▸ REQUIRED ACTION
Copy every line of the records below where the word "Unterrichtsmaterialien" occurs.

.....

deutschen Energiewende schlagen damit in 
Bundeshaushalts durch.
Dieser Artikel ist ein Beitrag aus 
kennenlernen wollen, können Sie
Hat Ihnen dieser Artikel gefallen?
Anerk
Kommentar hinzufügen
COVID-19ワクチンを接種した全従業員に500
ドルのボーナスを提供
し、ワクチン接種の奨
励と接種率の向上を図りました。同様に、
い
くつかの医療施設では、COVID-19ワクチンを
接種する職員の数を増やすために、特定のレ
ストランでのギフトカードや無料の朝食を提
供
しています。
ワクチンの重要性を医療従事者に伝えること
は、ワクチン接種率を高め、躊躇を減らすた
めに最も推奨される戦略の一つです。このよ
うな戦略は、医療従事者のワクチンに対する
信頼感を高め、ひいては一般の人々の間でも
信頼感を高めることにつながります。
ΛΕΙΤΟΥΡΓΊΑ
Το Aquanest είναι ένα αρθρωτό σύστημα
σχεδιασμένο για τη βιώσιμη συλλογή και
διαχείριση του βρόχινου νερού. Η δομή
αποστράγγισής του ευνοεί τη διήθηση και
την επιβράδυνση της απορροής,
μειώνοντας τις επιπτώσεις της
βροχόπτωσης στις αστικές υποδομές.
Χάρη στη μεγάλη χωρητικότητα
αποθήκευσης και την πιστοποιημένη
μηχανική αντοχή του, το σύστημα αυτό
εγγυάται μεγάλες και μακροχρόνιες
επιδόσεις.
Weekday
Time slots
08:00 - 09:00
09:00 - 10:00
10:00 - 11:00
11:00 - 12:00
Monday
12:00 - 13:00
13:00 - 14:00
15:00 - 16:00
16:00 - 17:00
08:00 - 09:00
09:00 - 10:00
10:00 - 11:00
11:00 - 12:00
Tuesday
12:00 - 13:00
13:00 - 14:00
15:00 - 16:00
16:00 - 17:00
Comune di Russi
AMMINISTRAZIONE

.....

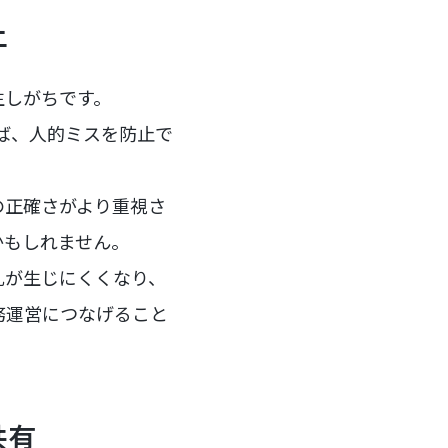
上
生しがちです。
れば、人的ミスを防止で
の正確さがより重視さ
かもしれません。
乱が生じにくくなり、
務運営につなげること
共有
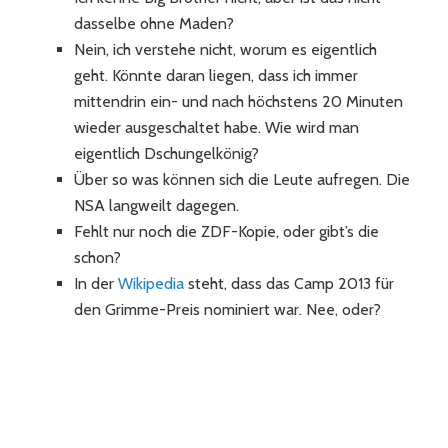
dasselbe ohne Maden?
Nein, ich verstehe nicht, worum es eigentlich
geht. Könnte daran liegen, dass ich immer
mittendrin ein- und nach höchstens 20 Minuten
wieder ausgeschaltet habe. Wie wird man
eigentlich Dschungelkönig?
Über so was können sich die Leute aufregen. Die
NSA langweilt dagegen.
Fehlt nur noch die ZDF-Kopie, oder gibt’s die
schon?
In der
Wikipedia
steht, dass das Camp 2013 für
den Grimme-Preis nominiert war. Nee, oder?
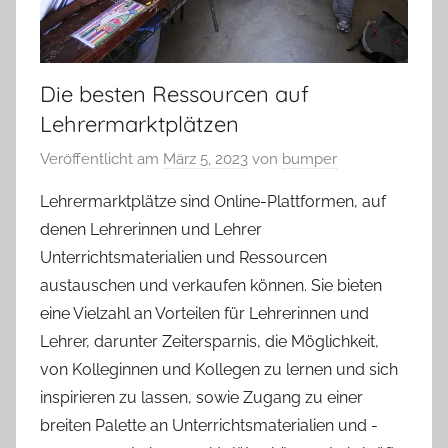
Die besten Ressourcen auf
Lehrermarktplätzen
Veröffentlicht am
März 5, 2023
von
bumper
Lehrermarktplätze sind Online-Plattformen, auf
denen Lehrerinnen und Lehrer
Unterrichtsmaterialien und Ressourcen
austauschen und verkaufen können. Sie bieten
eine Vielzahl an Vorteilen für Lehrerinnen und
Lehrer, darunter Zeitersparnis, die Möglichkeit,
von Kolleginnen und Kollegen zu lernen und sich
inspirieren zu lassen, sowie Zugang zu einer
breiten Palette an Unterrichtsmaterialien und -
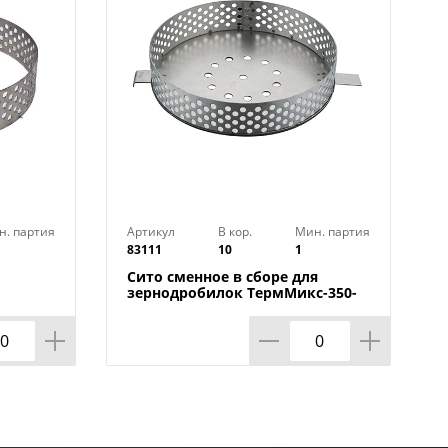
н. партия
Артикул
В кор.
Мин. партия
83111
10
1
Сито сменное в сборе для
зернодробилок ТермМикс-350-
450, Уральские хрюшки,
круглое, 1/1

.....

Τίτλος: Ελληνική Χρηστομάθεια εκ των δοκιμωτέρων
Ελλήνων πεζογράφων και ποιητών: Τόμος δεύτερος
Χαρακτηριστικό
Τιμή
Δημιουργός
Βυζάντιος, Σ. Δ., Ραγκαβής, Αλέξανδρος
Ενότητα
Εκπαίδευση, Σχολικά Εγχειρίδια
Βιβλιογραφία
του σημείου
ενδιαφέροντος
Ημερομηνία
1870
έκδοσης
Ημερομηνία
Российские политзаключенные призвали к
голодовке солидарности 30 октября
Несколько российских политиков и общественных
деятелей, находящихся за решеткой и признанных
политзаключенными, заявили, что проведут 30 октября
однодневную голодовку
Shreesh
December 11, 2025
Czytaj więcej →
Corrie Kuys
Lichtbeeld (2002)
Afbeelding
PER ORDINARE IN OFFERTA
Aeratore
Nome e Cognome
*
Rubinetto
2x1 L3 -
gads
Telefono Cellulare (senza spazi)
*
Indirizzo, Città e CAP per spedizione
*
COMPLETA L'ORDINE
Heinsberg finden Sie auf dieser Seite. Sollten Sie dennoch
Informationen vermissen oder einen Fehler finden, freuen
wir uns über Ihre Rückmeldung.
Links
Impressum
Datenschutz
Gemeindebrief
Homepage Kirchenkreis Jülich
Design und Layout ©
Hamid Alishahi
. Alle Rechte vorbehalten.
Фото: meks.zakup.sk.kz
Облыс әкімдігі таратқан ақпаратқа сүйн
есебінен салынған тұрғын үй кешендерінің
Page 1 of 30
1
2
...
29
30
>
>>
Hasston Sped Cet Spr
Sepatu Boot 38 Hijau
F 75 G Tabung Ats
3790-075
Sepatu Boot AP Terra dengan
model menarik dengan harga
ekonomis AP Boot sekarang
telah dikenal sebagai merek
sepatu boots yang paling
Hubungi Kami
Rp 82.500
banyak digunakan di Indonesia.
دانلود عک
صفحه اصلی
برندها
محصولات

.....

▸ EXERCISE OUTPUT
Unterrichtsmaterialien und Ressourcen
breiten Palette an Unterrichtsmaterialien und -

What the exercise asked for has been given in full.